Perspectivas e desafios da educação a distância no Brasil

Enviada em 07/05/2020

Em meio ao contexto da pandemia de COVID-19 e as medidas de isolamento social, muitas instituições de educação profissional adotaram o método de ensino remoto, reacendendo os debates em torno das perspectivas e desafios em relação a educação a distância (EAD) no Brasil. Nesse contexto, se por um lado a modalidade educacional, em sua relevância, representa a oportunidade de acesso à educação para muitos brasileiros, por outro, essa potencializa as múltiplas formas de exclusão social. Assim, é necessário que o Ministério da Ciência e Tecnologia, em parceria com o Ministério da Educação promova medidas para alcançar as potencialidades da EAD para a população em questão.

Em primeira análise, a Constituição Federal de 1988, no artigo 206, determina o acesso à educação como um direito social comum entre os indivíduos. Analogamente, na sociedade hodierna, as plataformas de ensino virtual garantem,segundo uma pesquisa efetivada pela revista Veja, a democratização do ensino para 1,5 milhão de brasileiros, uma vez que devido a grande extensão territorial do país, esses enfrentam inúmeros obstáculos na efetividade de sua formação educacional, no ambiente presencial. Logo, devido a flexibilidade de horários e diminuição de gastos, como transporte e mensalidade, essa alternativa educacional torna-se mais atraente entre os usuários.

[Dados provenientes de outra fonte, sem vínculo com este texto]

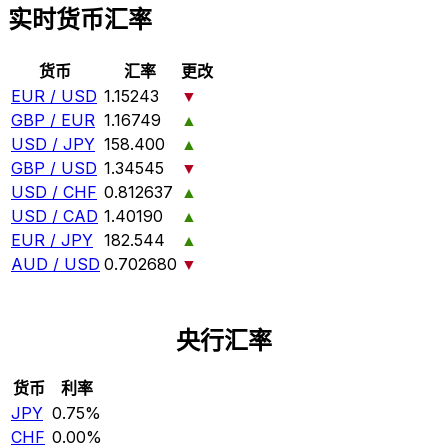
实时货币汇率
货币
汇率
更改
EUR / USD
1.15243
▼
GBP / EUR
1.16749
▲
USD / JPY
158.400
▲
GBP / USD
1.34545
▼
USD / CHF
0.812637
▲
USD / CAD
1.40190
▲
EUR / JPY
182.544
▲
AUD / USD
0.702680
▼
央行汇率
货币
利率
JPY
0.75%
CHF
0.00%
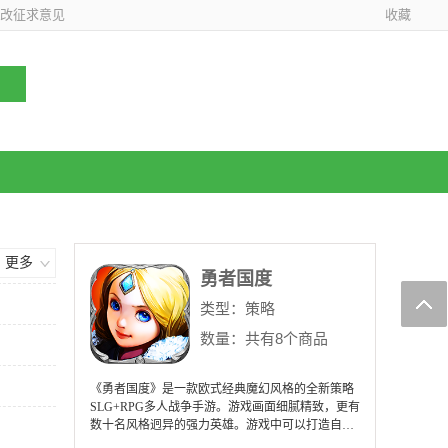
改征求意见
收藏
更多
勇者国度
类型：
策略
数量：共有8个商品
《勇者国度》是一款欧式经典魔幻风格的全新策略
SLG+RPG多人战争手游。游戏画面细腻精致，更有
数十名风格迥异的强力英雄。游戏中可以打造自己
的城市，建造属于你自己的帝国!同时你还可以与世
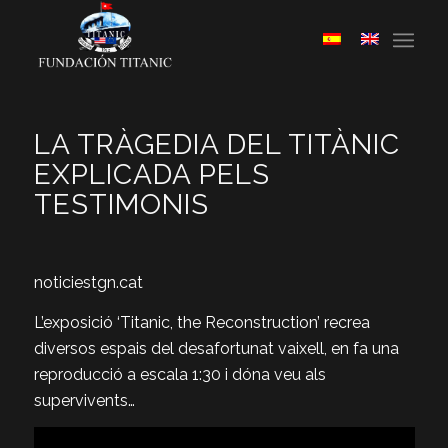
LA TRÀGEDIA DEL TITÀNIC
EXPLICADA PELS
TESTIMONIS
noticiestgn.cat
L’exposició ‘Titanic, the Reconstruction’ recrea
diversos espais del desafortunat vaixell, en fa una
reproducció a escala 1:30 i dóna veu als
supervivents…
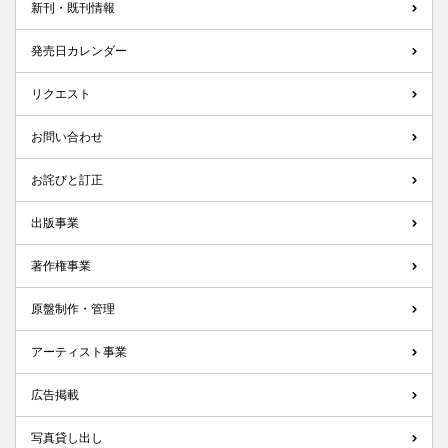
新刊・既刊情報
発売日カレンダー
リクエスト
お問い合わせ
お詫びと訂正
出版事業
著作権事業
原盤制作・管理
アーティスト事業
広告掲載
写真貸し出し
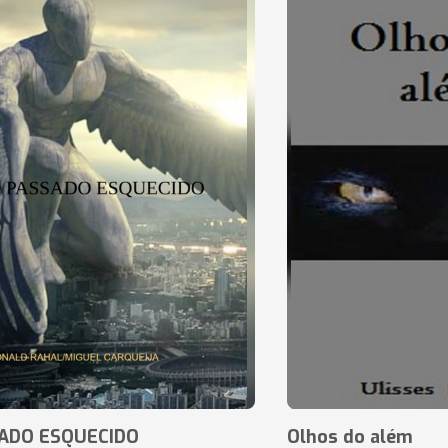
ADO ESQUECIDO
Olhos do além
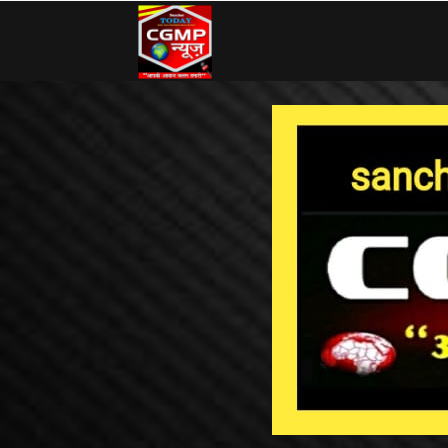
CG
MP
News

Em segunda análise, segundo o filósofo Pierre Lévy, toda nova tecnologia gera seus excluídos, resultado da limitação tecnológica e financeira de cobertura e qualidade de internet oferecida, uma vez que segundo a Rede de Distribuição de Conteúdo de Internet, 14% dos brasileiros ainda não tem acesso à fibra óptica. Somado a esse contexto de desigualdade, salienta-se o despreparo de discentes e docentes no uso das plataformas devido à falta de uma alfabetização educacional. Dessa forma, deve-se educar para a complexidade, estabelecendo uma educação transdisciplinar as diversas ferramentas da sociedade em rede.

Portanto, é mister que o Estado tome providências para melhorar o quadro atual. Com vistas a alcançar as potencialidades da EAD e diminuir a exclusão pela limitação do acesso tecnológico, urge que o Ministério da Ciência e Tecnologia, em parceria com o Ministério da Educação(MEC), estabeleça “hotspots” de utilização da internet com pontos de conectividade gratuitos, em praças e parques, principalmente, em regiões menos favorecidas por operadoras desses serviços, por meio de parcerias com empresas privadas e escolas que podem oferecer laboratórios de informática para o uso. Além disso, antes da implementação dessa modalidade o MEC deve promover a alfabetização digital, oferecendo cursos em modalidades virtuais e centros universitários para os indivíduos mais atingidos por essa exclusão, como idosos e pessoas de classes sociais menos favorecidas.